Remembering Anne Pitoniak

Today was the memorial service for Anne Pitoniak, and it was a beautiful one, at the Music Box. If you're unfamiliar with her, please read this, but I'll assume you are.


Annie died in April and I have not blogged about her because she was special to me in a way that I felt would make it somehow disrespectful if I did. I first met her on April 9, 1983. I was exactly one month shy of 15.

Something that you should know about me is that I don't come from a theatrical family -- very much the opposite. My father was a sign painter for 40 years and my mother was a secretary (they are now retired). My father certainly didn't know much about the theatre, and while my mother grew up seeing shows, we didn't have the money to go, so we didn't go. When I was in 5th grade, I met a kid named David Stefanou, and we got on like the proverbial house on fire. I was rather a lonely kid, too smart for my own good (imagine that) and not exactly athletic, so I was more or less the outcast. David was rather the oddball, too, but his parents had been actors, so he was growing up immersed in all things Broadway, which meant that very soon I wanted to do the same. My parents financial position, then precarious, wasn't necessarily changing because I wanted desperately to see, you know, 42nd Street (at a $35 top), but eventually my Mom took me to see my first Broadway show, Ain't Misbehavin, on December 9, 1981. For some reason, I always thought it was December 7, the 40th anniversary of Pearl Harbor, something that I felt was rather symbolic. But I just checked my ticket stub and it was December 9.
My next show was a year later, on December 29, 1982: Agnes of God. Unlike Ain't Misbehavin', for which the tickets has been purchased as a twofer (are those things still around?), the tickets for Agnes of God were purchased through TDF. I think they cost $9; I remember David and I went together, as opposed to my mother and I. I should add that I am an only child and in those days Manhattan was as bad and terrifying as everything you might imagine, to say nothing of the subway, so persuading my mother to let me go into "the city" with David to see the play was a big victory. Now, I ask you: What kid sees Agnes of God for his first play?
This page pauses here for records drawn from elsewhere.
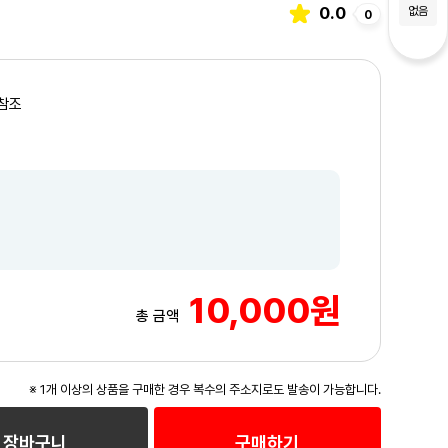
0.0
없음
0
참조
10,000원
총 금액
※ 1개 이상의 상품을 구매한 경우 복수의 주소지로도 발송이 가능합니다.
3
/3
장바구니
구매하기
Next, in March 1983, came A Chorus Line -- I think David and I waited on TKTS -- and then a few days later, Mom got another offering for a play called 'night, Mother. You have to realize that, with all due respect to Kathy Bates, who played the daughter, she was not what we would think of as "Kathy Bates" at that time. Indeed, the names Marsha Norman and Tom Moore and Anne Pitoniak were unfamiliar to me, and I remember how David and I did not remotely know what to expect as we sat in the third to last row of the rear mezzanine at the Golden Theatre. And again I ask you: What kid sees 'night, Mother for his second Broadway play?
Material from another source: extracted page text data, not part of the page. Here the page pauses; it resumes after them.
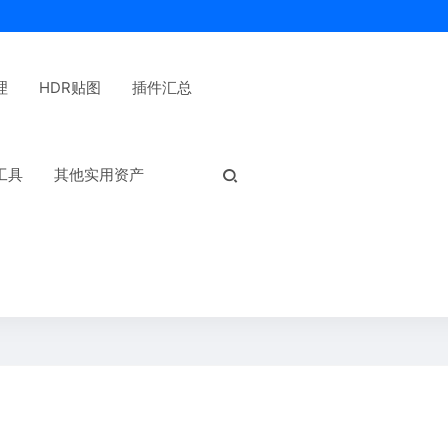
理
HDR贴图
插件汇总
热门标签：
工具
其他实用资产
It would be silly for me to describe what that matinee was like. Honestly, I had no sense at all, really, of what theatre could do. I can remember watching the play, watching these actresses hurling words and hurt against each other -- this mother character desperately trying to stop her daughter from committing suicide. For 80 minutes the back and forth continued, and on and on, these horrifyingly stalemated emotions, the idea slowly sinking into my head that this poor mother would not be fated to win this battle; that it was, too, a battle already quite lost for the daughter. The sounds of the pots and pans being sent, with a violent and shocking wave of the older actress's arm, across the width of the Golden stage; the gunshot exploding from behind a door; the cries, the shock, the resignation, the fade out, the anguished and weeping silence in the dark. And applause, too, and David and I sitting there, utterly unable to move. I wish I could say I was exaggerating, but honestly we did not move. We just sat there.

More than the theatre bug had bitten us -- especially me. And when we finally pulled ourselves together and left, there was no question we wanted to get autographs. You know, I say all kinds of things about those ding-dong All That Chat posters, and I imagine those people are many of the same people that stand in front of stage doors, which is something I haven't done in 20 years or more. But once I was very much one of them. To reach the Golden Theatre's stage door, you have to walk down a long corridor -- it's between the Golden and the Milford Plaza -- and back then you could easily access it; there weren't doors and buzzers and security and so forth. The same alley also features, to this day, the stage doors of the Majestic and the Royale (now the Jacobs). Kathy Bates came out first, and she was carrying a little dog. Her autograph is the first one in my book. And then we waited for quite some time. Finally the stage door opened, and a man with sky blue eyes asked us if we were waiting for "Ms. Pitoniak." (I'll never forget the way he said "Ms.") We responded in the affirmative, and soon the door opened again, and there she was. I wonder what it must have been like for her -- two fans of 15 and 14, when here she was, age 61 and making her Broadway debut in a play about suicide. She asked us our names and we had a lovely chat and then she asked, unsolicited, if we would like to tour the set. Well, you could have just picked our jaws up off the floor.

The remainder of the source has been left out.